(Extracted page text data)
= Beginning of Section =
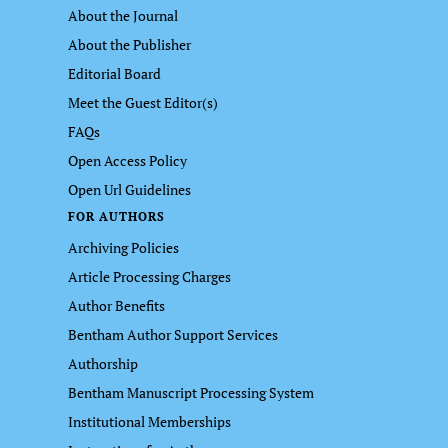
About the Journal
About the Publisher
Editorial Board
Meet the Guest Editor(s)
FAQs
Open Access Policy
Open Url Guidelines
FOR AUTHORS
Archiving Policies
Article Processing Charges
Author Benefits
Bentham Author Support Services
Authorship
Bentham Manuscript Processing System
Institutional Memberships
= End of Section =
Problem. Please show every line of the entries above that contains the word "Bentham".

Solution to this task.
Bentham Author Support Services
Bentham Manuscript Processing System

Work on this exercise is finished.